Именно там, у Чёрной Грязи, произошёл с нами курьезный случай, впрочем, такой, какие в то время приключались довольно часто. Мы пристроились к колонне грузовиков, везших снаряды, и вдруг справа из-за придорожной лесной полосы неожиданно, страшно, пронзительно загрохотало, завыло: казалось в ушах тотчас лопнут перепонки. Мы с Захаровым непроизвольно схватились за головы. Через мгновение я осознал, что это был залп «катюш», я уже слышал их раньше. Но было поздно. Машина, потеряв управление, слетела в кювет и ткнулась в сугроб. Такое же случилось ещё с несколькими грузовиками. А над головами всё выло и выло. Когда наконец стихло, мы выбрались из кабины и, поняв, что с машиной всё в порядке, вдруг начали хохотать, показывая пальцами друг на друга. Вот, мол, отмочили!..

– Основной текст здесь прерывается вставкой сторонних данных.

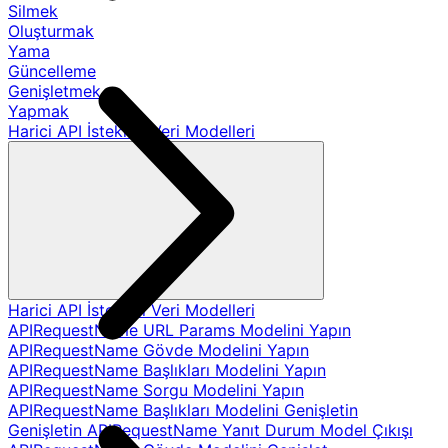
Silmek
Oluşturmak
Yama
Güncelleme
Genişletmek
Yapmak
Harici API İstekleri Veri Modelleri
Harici API İstekleri Veri Modelleri
APIRequestName URL Params Modelini Yapın
APIRequestName Gövde Modelini Yapın
APIRequestName Başlıkları Modelini Yapın
APIRequestName Sorgu Modelini Yapın
APIRequestName Başlıkları Modelini Genişletin
Genişletin APIRequestName Yanıt Durum Model Çıkışı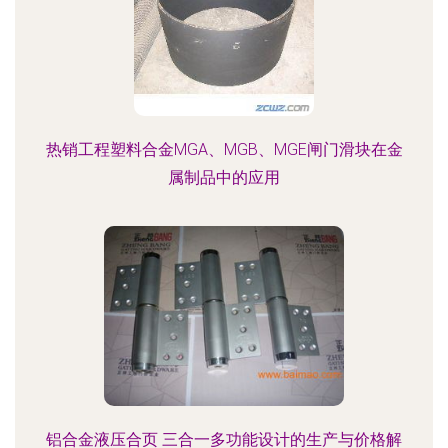
热销工程塑料合金MGA、MGB、MGE闸门滑块在金
属制品中的应用
铝合金液压合页 三合一多功能设计的生产与价格解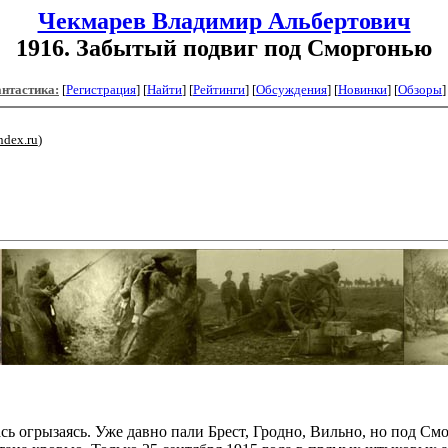
Чекмарев Владимир Альбертович
1916. Забытый подвиг под Сморгонью
антастика:
[
Регистрация
]
[
Найти
] [
Рейтинги
] [
Обсуждения
] [
Новинки
] [
Обзоры
]
ndex.ru
)
 огрызаясь. Уже давно пали Брест, Гродно, Вильно, но под Смо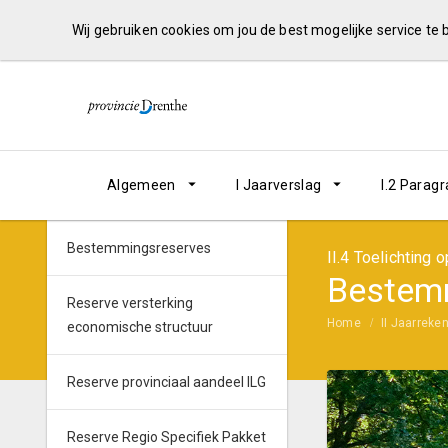
Wij gebruiken cookies om jou de best mogelijke service te
Algemeen
I Jaarverslag
I.2 Parag
Bestemmingsreserves
II.4 Toelichting
Bestem
Reserve versterking
Home
II Jaarreke
economische structuur
Reserve provinciaal aandeel ILG
Reserve Regio Specifiek Pakket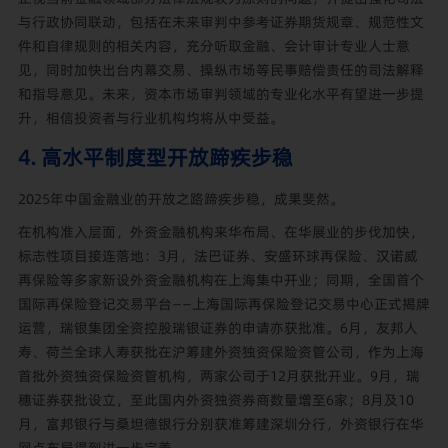
与行政协同联动，包括在未来审判中参考证券期货规章、规范性文
件和自律规则的相关内容，充分听取金融、会计审计专业人士意
见，同时加快出台内幕交易、操纵市场等民事赔偿责任的司法解释
和指导意见。未来，资本市场审判领域的专业化水平有望进一步提
升，相信投资者与行业机构均将从中受益。
4. 高水平制度型开放蹄疾步稳
2025年中国金融业的开放之路蹄疾步稳，成果斐然。
在机构准入层面，外资金融机构来华布局、在华展业的步伐加快，
标志性项目接连落地：3月，法巴证券、安盛环球再保险、汉诺威
再保险等多家新设外资金融机构在上海集中开业；同期，全国首个
国际再保险登记交易平台——上海国际再保险登记交易中心正式揭牌
运营，瑞银集团全资控股瑞银证券的申请亦获批准。6月，友邦人
寿、荷兰全球人寿获批在沪筹建外资独资保险资管公司，作为上海
首批外资独资保险资管机构，两家公司于12月获批开业。9月，瑞
穗证券获批设立，至此国内外资独资券商数量增至6家；8月及10
月，富邦银行与桑坦德银行分别获准筹建深圳分行，外资银行在华
网点布局得到进一步完善。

Но в общем-то было не до смеха. Надо спешить. По дороге уже шли мощные бензовозы, они-то с лёгкостью и вытащили из кювета нашу полуторку. Помню, разыскивая штаб дивизии, проскочили Дурыкино, где нас вдруг остановили «маяки» с флажками – дальше нельзя (линия фронта опять приблизилась), дальше – враг. Пришлось возвращаться. Штаб и командный пункт нашей дивизии нашли в Больших Ржавках, у церкви. Доложил полковому комиссару Гулидову, что редакция дивизионной газеты прибыла, что приступили к работе и что «Ворошиловский залп» к утру будет готов и доставлен в первый эшелон.

Сейчас мне трудно вспомнить, тогда ли, на обратном пути в редакцию или, когда в очередной раз ехал за материалом на передовую, куда было рукой подать, но точно знаю, мы ехали в той же нашей обшарпанной полуторке, все с тем же милым моему сердцу румяным курянином Захаровым, приближаясь всё к той же Чёрной Грязи. Как же всё-таки его имя? В памяти только звучит его голос: «Красноармеец Захаров прибыл по вашему вызову».

Дорога шла перелесками, по кривой влево и чуть под уклон. За нами и впереди ещё шли машины. А вдали у редколесья, не доезжая села, вереницей выстроились грузовики, бензовозы. И тут в небе послышался гул, обложной, тягучий. «Юнкерсы» шли бомбить Чёрную Грязь. И вот впереди заухало, загрохотало. Потом «юнкерсы» стали пикировать на нас, вырастая в размерах, словно в кино – крупным планом. Выскочив из кабины, я скатился вправо под откос, а Захаров кинулся влево, куда-то подальше от машины. Я лежал в снегу тёмным кулем, словно придавленный грохотом. И каждый самолёт, казалось, пикировал прямо на меня (потом проверял: это мнилось тогда почти каждому). Непроизвольно хотелось вжаться в снег, в неподатливую твердую землю.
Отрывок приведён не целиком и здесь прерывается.